Listed entries below:

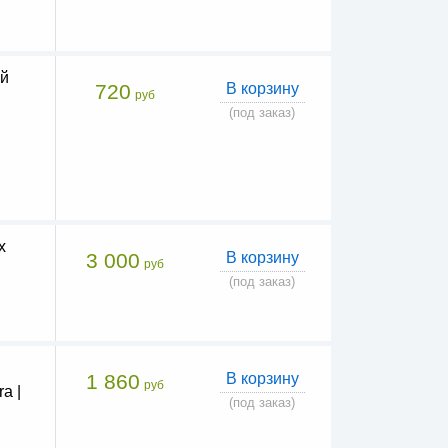
ий
720
В корзину
руб
(под заказ)
x
3 000
В корзину
руб
(под заказ)
1 860
В корзину
руб
a |
(под заказ)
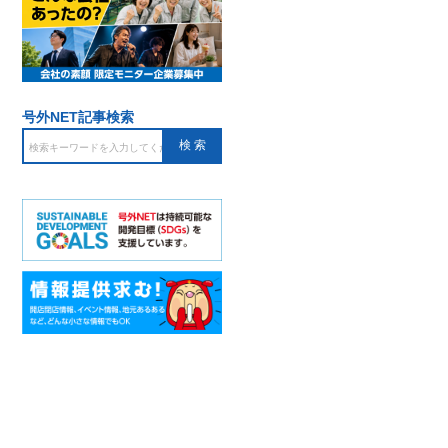
号外NET記事検索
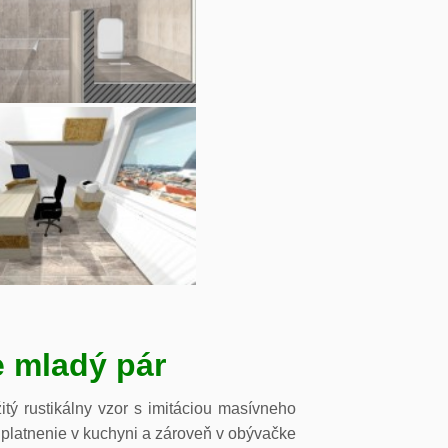
e mladý pár
tý rustikálny vzor s imitáciou masívneho
platnenie v kuchyni a zároveň v obývačke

End of Listed entries.

:: Task directions ::
Give the records again exactly as they stand, so that only the pictures are missing.

:: Written response ::
ий
720
В корзину
руб
(под заказ)
x
3 000
В корзину
руб
(под заказ)
1 860
В корзину
руб
a |
(под заказ)
号外NET記事検索
e mladý pár
tý rustikálny vzor s imitáciou masívneho
platnenie v kuchyni a zároveň v obývačke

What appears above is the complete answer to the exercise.